Humour as Liberal Self-Righteousness?
In this, the very caricature of Erdoğan plays out in the aftermath of the slur-poem, not in the joke itself, but in its praxis. For the severity of the insults practically forces the German Government to act against its own press, and in doing so makes the Germans seem as villainous as the Turks – who, let’s remember, were mocked in the first skit as being against press freedom.
The joke of the second skit therefore targets the liberal self-righteousness, which while turning a blind eye to Turkey’s increasing authoritarianism, enjoys mocking it. At its root, the slur-poem is therefore deeply conservative, in that it mocks both the authoritarian and the liberal stance. Seen in this light, the German comedian’s anti-joke takes on the form of antionomy, or, as Zizek would have it: “Liberalism or Fundamentalism? A plague on both their houses!”
Subsequently, the episode has already spawned an international discussion on what makes a joke ‘good’, or in other words, acceptable to liberal sensitivities. But let’s remember that even a ‘bad’ joke can be a good joke, and that only the anti-joke can ever be a truly bad joke in its purest form.
A Killing Joke
The truly devious antinomy of the joke, which we now begin to see revealed as indeed a killing joke, is that it grants the Turkish political elite a victory over Germany’s supposed liberal stance on press freedom. This is why the two skits need to be seen in tandem for them to make sense.

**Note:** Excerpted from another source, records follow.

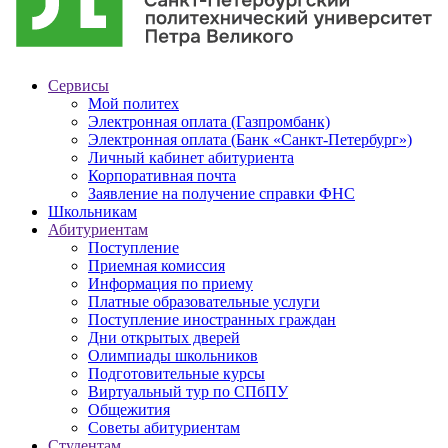
Сервисы
Мой политех
Электронная оплата (Газпромбанк)
Электронная оплата (Банк «Санкт-Петербург»)
Личный кабинет абитуриента
Корпоративная почта
Заявление на получение справки ФНС
Школьникам
Абитуриентам
Поступление
Приемная комиссия
Информация по приему
Платные образовательные услуги
Поступление иностранных граждан
Дни открытых дверей
Олимпиады школьников
Подготовительные курсы
Виртуальный тур по СПбПУ
Общежития
Советы абитуриентам
Студентам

In the first skit, Germans can congratulate themselves on the comparative freedoms they enjoy, and the liberal stance of their Government in contrast to Erdoğan. In the wake of the second skit, Turks can congratulate themselves on their own superiority as the German liberal stance has in turn revealed itself as a leaky ship. That in both skits Erdoğan appears at first to be the butt of the joke, distracts from the fact that his persona is at best only its vehicle – the means to an end. The first skit mocks Turkey’s lacklustre democracy. The second, in turn, is meant to expose Germany’s own smugness.
But does the end justify the means, especially when they are this extreme? Already the slur-poem has been taken offline, the comedian has been made to publicly apologize, and faces up to three years in prison for insulting a foreign head of state. This is also why, at its most fundamental, the joke paradoxically has been most successful exactly in its failure to be a ‘good’ joke.
The final clue becomes clear when we observe a simple reversal. In the original skit, the slanderous material was all based on fact. Every accusation levelled against Erdoğan was indeed true. Moreover, so eccentric is the Turkish President’s ruling-style that it is often remarked upon that his behaviour is so odd ‘you couldn’t make it up’.
Why then, faced with a treasure-trove of comedic material, would the German comedian choose to go down the route of fictitious ad-hominem insults? In other words, why create such an intentionally, and truly ‘bad’ joke, if not to use it to expose the mechanisms of political joke-telling in the first place? Of course we still have to entertain the notion that perhaps the second skit was simply a fluke, a stupid mistake, an unthinking error. Either way, ultimately – the joke is on us.